Just as the title says, I heard about this term but am not sure how it works.
Normally, temperature broadly decreases with altitude, and convection is effective: locally warmer air will rise, and cooler air will fall. A temperature inversion is where the air temperature rises with altitude. This means that convection is less effective because the air above is already warmer, and so there is less mixing of air between altitudes.
Since pollution is generally produced at ground level, temperature inversions can trap the pollution (e.g. smog) at ground level.
As others have noted, a temperature inversion is a layer where temperature increases with height. This is called an inversion because the normal temperature profile decreases with height.
A temperature inversion can trap pollution. Factors that influence this are the environmental temperature profile, the height of the chimneys or smokestacks that expel pollution and the temperature of the pollutants as they leave the smokestacks.

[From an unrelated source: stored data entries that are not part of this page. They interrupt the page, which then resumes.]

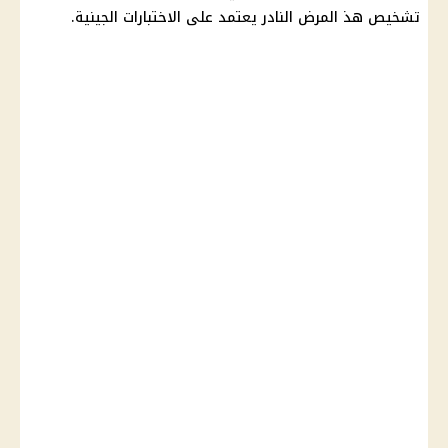
تشخيص هذ المرض النادر يعتمد على الاختبارات الجينية.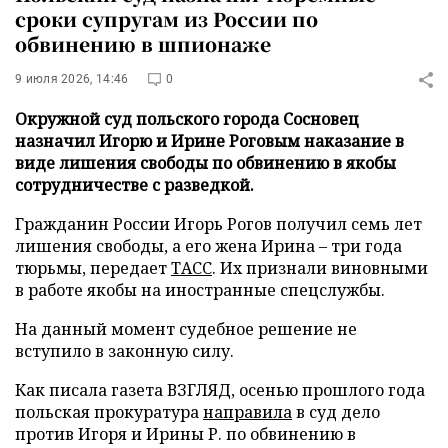
сроки супругам из России по
обвинению в шпионаже
9 июля 2026, 14:46
0
Окружной суд польского города Сосновец
назначил Игорю и Ирине Роговым наказание в
виде лишения свободы по обвинению в якобы
сотрудничестве с разведкой.
Гражданин России Игорь Рогов получил семь лет
лишения свободы, а его жена Ирина – три года
тюрьмы, передает
ТАСС
. Их признали виновными
в работе якобы на иностранные спецслужбы.
На данный момент судебное решение не
вступило в законную силу.
Как писала газета ВЗГЛЯД, осенью прошлого года
польская прокуратура
направила
в суд дело
против Игоря и Ирины Р. по обвинению в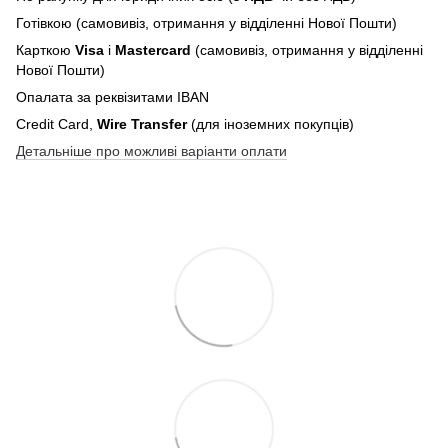
Готівкою (самовивіз, отримання у відділенні Нової Пошти)
Карткою
Visa
і
Mastercard
(самовивіз, отримання у відділенні
Нової Пошти)
Опалата за реквізитами IBAN
Credit Card,
Wire Transfer
(для іноземних покупців)
Детальніше про можливі варіанти оплати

If the temperature of the air coming from the smokestacks is warmer than its surrounding and the lofted pollutants aren't too heavy, the air will be buoyant and rise. Even in the case of heavy pollutants, those heavy particles tend to fall to the ground near the smokestacks, polluting the ground environment while the rest of the stuff coming out of the stacks rises. This is particularly evident around a coal stack in the winter as the snow steadily turns orange near the stacks. The lofted pollutants will rise with the air they are carried by until they are no longer buoyant and then they will stabilize in height where they find equilibrium.
To demonstrate, consider the following two scenarios.

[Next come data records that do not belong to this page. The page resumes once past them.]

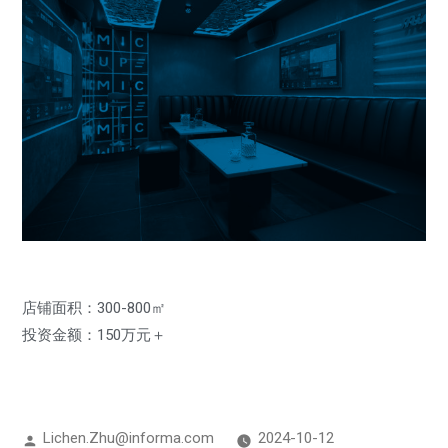
店铺面积：300-800㎡
投资金额：150万元＋
Lichen.Zhu@informa.com
2024-10-12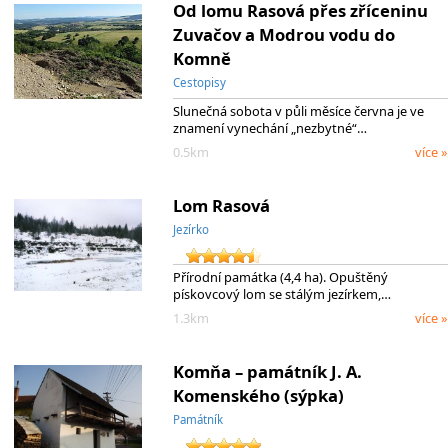
Od lomu Rasová přes zříceninu
Zuvačov a Modrou vodu do
Komně
Cestopisy
Slunečná sobota v půli měsíce června je ve
znamení vynechání „nezbytné“…
0.5km
více »
Lom Rasová
Jezírko
Přírodní památka (4,4 ha). Opuštěný
pískovcový lom se stálým jezírkem,…
1.3km
více »
Komňa – památník J. A.
Komenského (sýpka)
Památník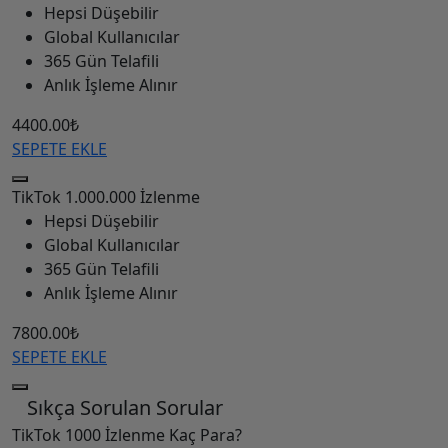
Hepsi Düşebilir
Global Kullanıcılar
365 Gün Telafili
Anlık İşleme Alınır
4400.00₺
SEPETE EKLE
TikTok
1.000.000 İzlenme
Hepsi Düşebilir
Global Kullanıcılar
365 Gün Telafili
Anlık İşleme Alınır
7800.00₺
SEPETE EKLE
Sıkça Sorulan Sorular
TikTok 1000 İzlenme Kaç Para?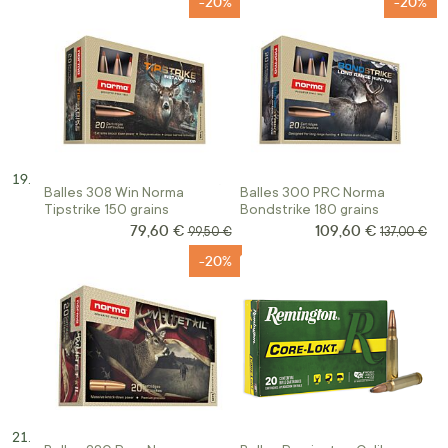
-20%
-20%
Balles 308 Win Norma
Balles 300 PRC Norma
Tipstrike 150 grains
Bondstrike 180 grains
79,60 €
109,60 €
Prix Spécial
Prix Spécial
Prix normal
Prix norma
99,50 €
137,00 €
-20%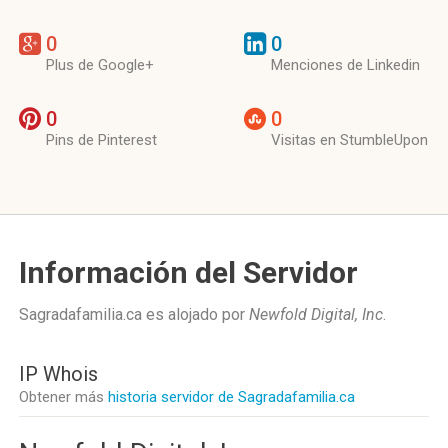
0
0
Plus de Google+
Menciones de Linkedin
0
0
Pins de Pinterest
Visitas en StumbleUpon
Información del Servidor
Sagradafamilia.ca es alojado por
Newfold Digital, Inc
.
IP Whois
Obtener más
historia servidor de Sagradafamilia.ca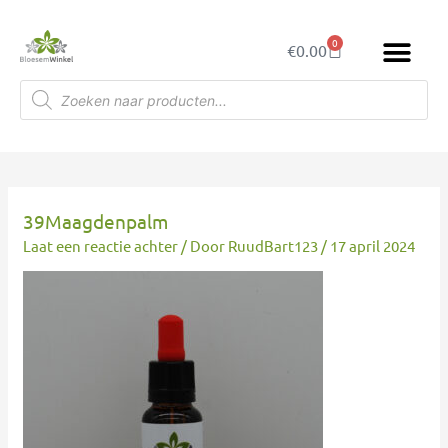
Ga
naar
0
Winkelwagen
€
0.00
de
inhoud
Producten
zoeken
39Maagdenpalm
Laat een reactie achter
/ Door
RuudBart123
/
17 april 2024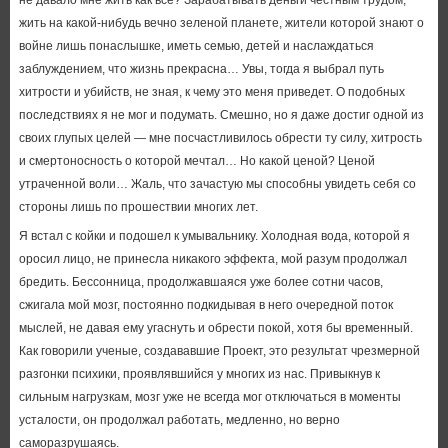
не давало мне жить как все? Зарабатывать деньги честным трудом,
жить на какой-нибудь вечно зеленой планете, жители которой знают о
войне лишь понаслышке, иметь семью, детей и наслаждаться
заблуждением, что жизнь прекрасна… Увы, тогда я выбрал путь
хитрости и убийств, не зная, к чему это меня приведет. О подобных
последствиях я не мог и подумать. Смешно, но я даже достиг одной из
своих глупых целей — мне посчастливилось обрести ту силу, хитрость
и смертоносность о которой мечтал… Но какой ценой? Ценой
утраченной воли… Жаль, что зачастую мы способны увидеть себя со
стороны лишь по прошествии многих лет.
Я встал с койки и подошел к умывальнику. Холодная вода, которой я
оросил лицо, не принесла никакого эффекта, мой разум продолжал
бредить. Бессонница, продолжавшаяся уже более сотни часов,
сжигала мой мозг, постоянно подкидывая в него очередной поток
мыслей, не давая ему угаснуть и обрести покой, хотя бы временный.
Как говорили ученые, создававшие Проект, это результат чрезмерной
разгонки психики, проявлявшийся у многих из нас. Привыкнув к
сильным нагрузкам, мозг уже не всегда мог отключаться в моменты
усталости, он продолжал работать, медленно, но верно
саморазрушаясь.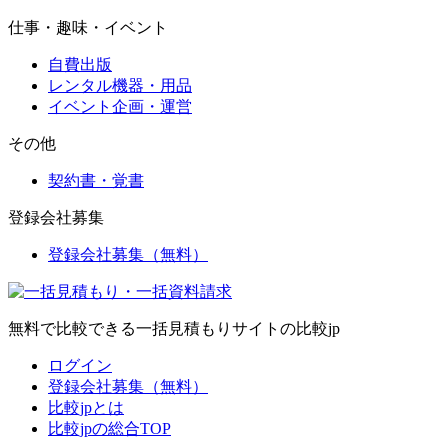
仕事・趣味・イベント
自費出版
レンタル機器・用品
イベント企画・運営
その他
契約書・覚書
登録会社募集
登録会社募集（無料）
無料で比較できる一括見積もりサイトの比較jp
ログイン
登録会社募集（無料）
比較jpとは
比較jpの総合TOP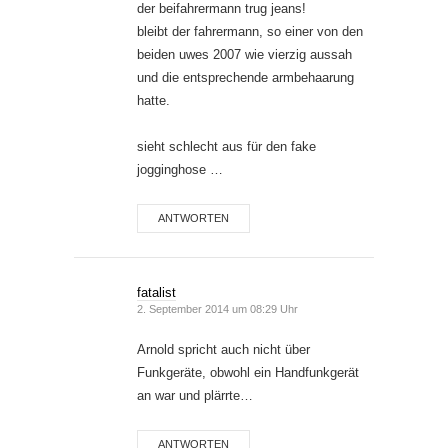
der beifahrermann trug jeans!
bleibt der fahrermann, so einer von den
beiden uwes 2007 wie vierzig aussah
und die entsprechende armbehaarung
hatte.
sieht schlecht aus für den fake
jogginghose …
ANTWORTEN
fatalist
2. September 2014 um 08:29 Uhr
Arnold spricht auch nicht über
Funkgeräte, obwohl ein Handfunkgerät
an war und plärrte…
ANTWORTEN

This scenario has an environmental temperature profile based on a surface temperature of 20 C, a dewpoint around 8 C, no capping inversion and a well mixed boundary layer. The black line represents the temperature a parcel lifted from the surface would have. The pollutants are being emitted from a smokestack with a height around 300 m with a temperature around 22 C. I've also assumed no water vapor coming out of the smokestacks. In this case the air from the smokestack (red) is always warmer than the environment and it escapes the boundary layer and rises well above the surface. This pollution is not trapped.
This scenario has a capping inversion between 900 and 850 mb but is otherwise the same as the previous example (same surface temperature and dewpoint). The pollutants have the same properties as the first scenario. In this case, however, due to the temperature inversion there is a height where the environment becomes warmer than the pollutants. If the pollutant ties to rise any higher it will be negatively buoyant and will oscillate around the height of neutral buoyancy (see Brunt–Väisälä frequency). In this case the pollution will be trapped around 860 mb, which is around 1250 m. This isn't too close to the ground but in a well mixed boundary layer this pollution eventually will be mixed throughout the boundary layer. This pollution is trapped.

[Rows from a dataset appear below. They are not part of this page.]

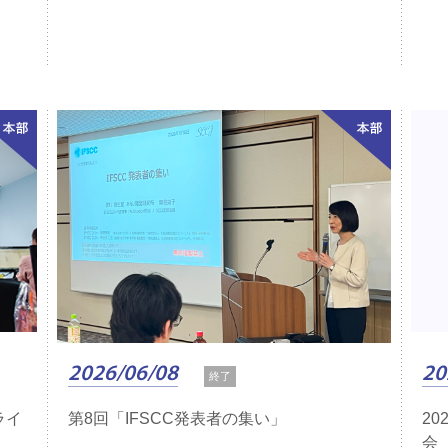
2026/06/08
20
終了
ライ
第8回「IFSCC発表者の集い」
2
会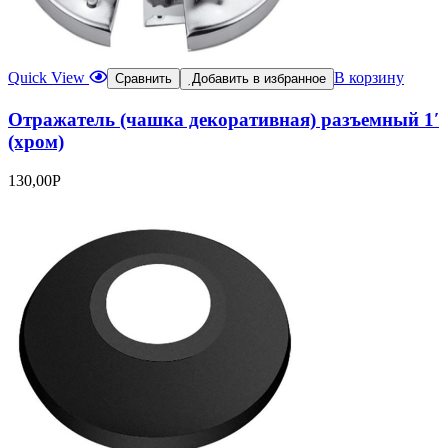
Quick View
В корзину
Сравнить
Добавить в избранное
Отражатель (чашка декоративная) разъемный 1′
(хром)
130,00
Р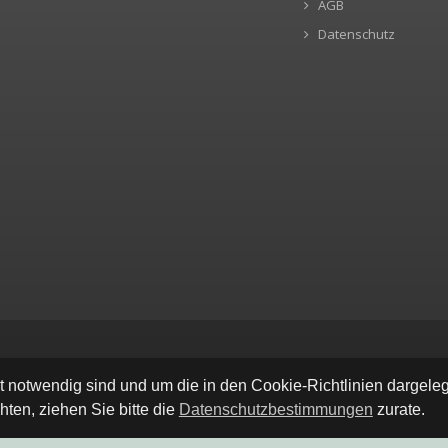
AGB
Datenschutz
ät notwendig sind und um die in den Cookie-Richtlinien dargel
ten, ziehen Sie bitte die
Datenschutzbestimmungen
zurate.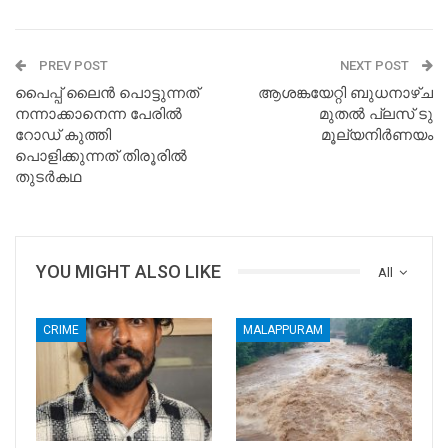
PREV POST
NEXT POST
പൈപ്പ് ലൈൻ പാെട്ടുന്നത്
ആശങ്കയേറ്റി ബുധനാഴ്ച
നന്നാക്കാനെന്ന പേരിൽ
മുതൽ പ്ലസ് ടു
റോഡ് കുത്തി
മൂല്യനിർണയം
പൊളിക്കുന്നത് തിരൂരിൽ
തുടർകഥ
YOU MIGHT ALSO LIKE
All
CRIME
MALAPPURAM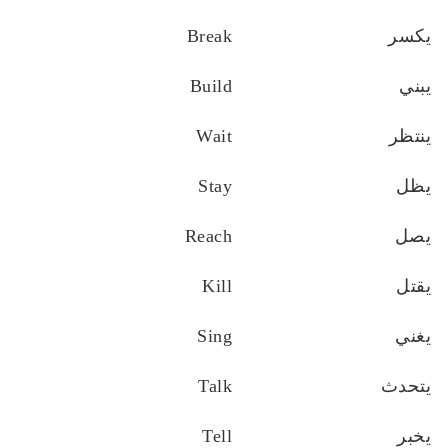
يكسر
Break
يبني
Build
ينتظر
Wait
يظل
Stay
يصل
Reach
يقتل
Kill
يغني
Sing
يتحدث
Talk
يخبر
Tell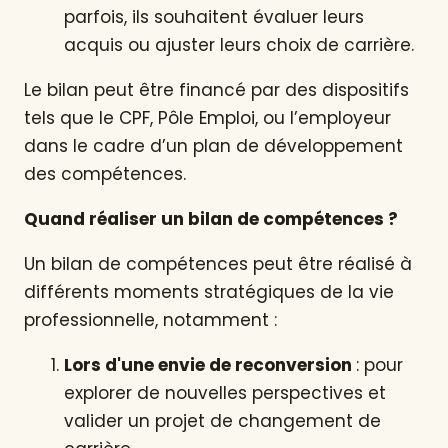
parfois, ils souhaitent évaluer leurs
acquis ou ajuster leurs choix de carrière.
Le bilan peut être financé par des dispositifs
tels que le CPF, Pôle Emploi, ou l’employeur
dans le cadre d’un plan de développement
des compétences.
Quand réaliser un bilan de compétences ?
Un bilan de compétences peut être réalisé à
différents moments stratégiques de la vie
professionnelle, notamment :
Lors d'une envie de reconversion
: pour
explorer de nouvelles perspectives et
valider un projet de changement de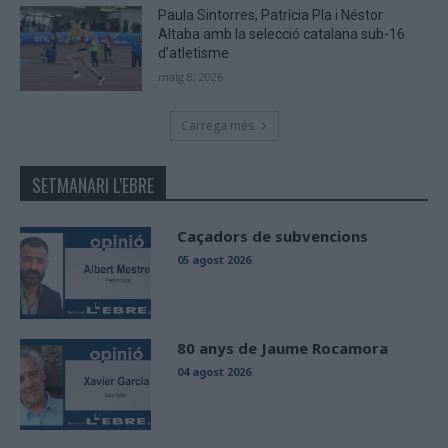
Paula Sintorres, Patrícia Pla i Néstor
Altaba amb la selecció catalana sub-16
d’atletisme
maig 8, 2026
Carrega més
SETMANARI L'EBRE
Caçadors de subvencions
05 agost 2026
80 anys de Jaume Rocamora
04 agost 2026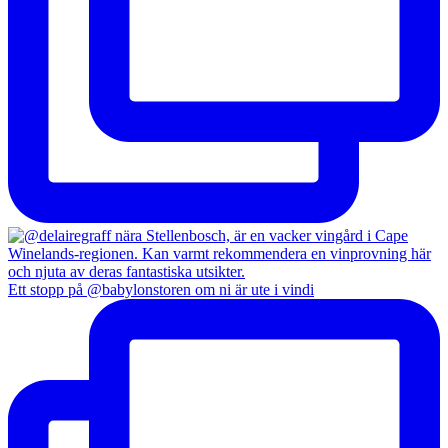
Ett stopp på @babylonstoren om ni är ute i vindi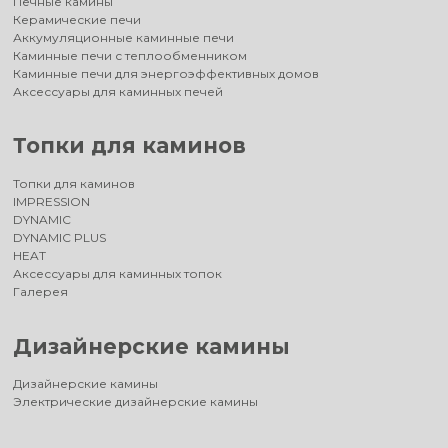
Печные камины
Керамические печи
Аккумуляционные каминные печи
Каминные печи с теплообменником
Каминные печи для энергоэффективных домов
Аксессуары для каминных печей
Топки для каминов
Топки для каминов
IMPRESSION
DYNAMIC
DYNAMIC PLUS
HEAT
Аксессуары для каминных топок
Галерея
Дизайнерские камины
Дизайнерские камины
Электрические дизайнерские камины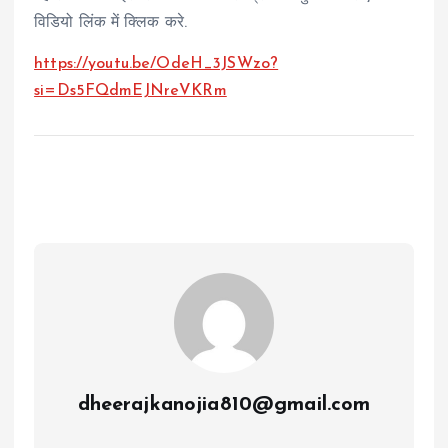
विडियो लिंक में क्लिक करे.
https://youtu.be/OdeH_3JSWzo?
si=Ds5FQdmEJNreVKRm
dheerajkanojia810@gmail.com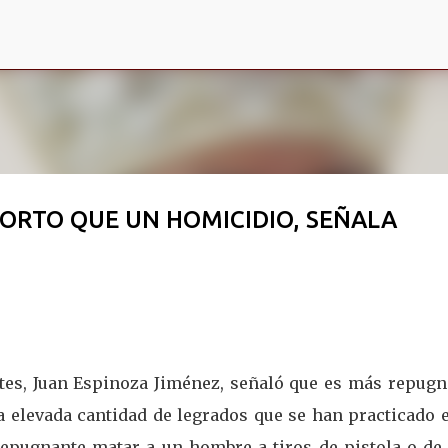
Ir al contenido principal
ORTO QUE UN HOMICIDIO, SEÑALA
ntes, Juan Espinoza Jiménez, señaló que es más repugn
a elevada cantidad de legrados que se han practicado 
 repugnante matar a un hombre a tiros de pistola o de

Both of these scenarios are on warm well-mixed days. Bigger problems tend to happen at night or early morning and in the cold season. In these cases deep inversions that start at the surface tend to form and if smokestacks are not very tall this can cause pollution to be trapped very close to the ground. This kind of temperature structure will cause the pollutant to spread out at low heights. In places where these type of inversions are frequent it is important that smokestacks are built tall enough to emit pollution above the inversion height. The picture below demonstrates how this kind of pollution trapping can look.
Image by JohanTheGhost, wikimedia commons. https://commons.wikimedia.org/wiki/File:SmokeCeilingInLochcarron.jpg
this is straight from Wikipedia:
In meteorology, an inversion is a deviation from the normal change of an atmospheric property with altitude. It almost always refers to a "temperature inversion", i.e. an increase in temperature with height, or to the layer ("inversion layer") within which such an increase occurs.
An inversion can lead to pollution such as smog being trapped close to the ground, with possible adverse effects on health. An inversion can also suppress convection by acting as a "cap". If this cap is broken for any of several reasons, convection of any moisture present can then erupt into violent thunderstorms. Temperature inversion can notoriously result in freezing rain in cold climates.